AFGANİSTANDA TALİBAN TERÖRÜNE YOL AÇAN OLAYLAR DİZİSİ (2):

Dost Muhammed Han

Afganistan’da hâlâ korku yaratan Taliban hareketi konusunda daha açıklayıcı olabilmek için, pek fazla da tanınmayan Afganistan’ın din egemenliği ağırlıklı toplumsal tarihi hakkında biraz daha ayrıntıya girmemiz gerekir sanırım.

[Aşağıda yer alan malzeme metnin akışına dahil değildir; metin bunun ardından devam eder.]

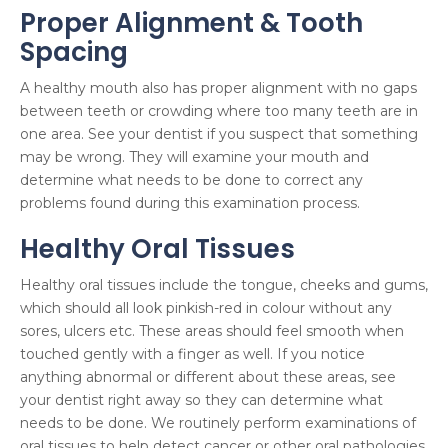
Proper Alignment & Tooth
Spacing
A healthy mouth also has proper alignment with no gaps
between teeth or crowding where too many teeth are in
one area. See your dentist if you suspect that something
may be wrong. They will examine your mouth and
determine what needs to be done to correct any
problems found during this examination process.
Healthy Oral Tissues
Healthy oral tissues include the tongue, cheeks and gums,
which should all look pinkish-red in colour without any
sores, ulcers etc. These areas should feel smooth when
touched gently with a finger as well. If you notice
anything abnormal or different about these areas, see
your dentist right away so they can determine what
needs to be done. We routinely perform examinations of
oral tissues to help detect cancer or other oral pathologies.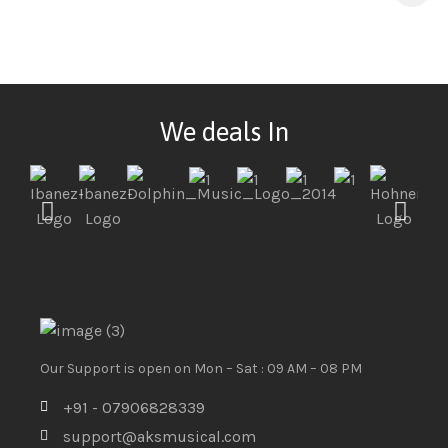
We deals In
Our Support is open on Mon – Sat : 09 AM – 08 PM
+91 - 07906828339
support@aksmusical.com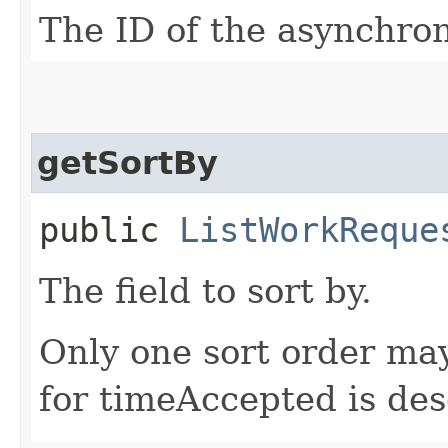
The ID of the asynchro
getSortBy
public
ListWorkReque
The field to sort by.
Only one sort order may
for timeAccepted is de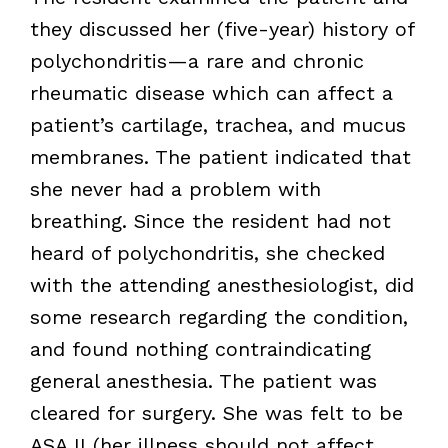
they discussed her (five-year) history of
polychondritis—a rare and chronic
rheumatic disease which can affect a
patient’s cartilage, trachea, and mucus
membranes. The patient indicated that
she never had a problem with
breathing. Since the resident had not
heard of polychondritis, she checked
with the attending anesthesiologist, did
some research regarding the condition,
and found nothing contraindicating
general anesthesia. The patient was
cleared for surgery. She was felt to be
ASA II (her illness should not affect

İran, Moğol, Türk kökenli hanedanlar gibi değişik istilâcıların elinden geçtikten sonra, Afganistan’da, en son İran egemenliği sırasında, Şah Nadir’in bir ayaklanmada ölümü üzerine, 1747’de ilk kez bağımsız bir devlet kurulabilmiştir. Nadir Şahın, savaşları sırasında gösterdiği yararlıkları sayesinde baş muhafızı olmuş Peştunların Sadozy aşiretinden Ahmed Han Abdalî, bugün de “Taliban”ın BM güçleri tarafından sökülüp atılamadığı muhkem kalesi Kandahar’a giderek Peştun kabilelerini toplamış; oluşturduğu “Loya Jirga” denilen Büyük Meclis’in kararı ile “Ahmed Şah Dürranî” adı ile hükümdar olmuştu (lakâbı “Dürranî” incilerin incisi anlamına gelir). Kısa zamanda sultasını Meşhedden Keşmir ve Delhi’ye, Ceyhun’dan umman Denizine yayarak, ülkesini Osmanlıdan sonra zamanın ikinici büyük İslam İmparatorluğu haline getirdi.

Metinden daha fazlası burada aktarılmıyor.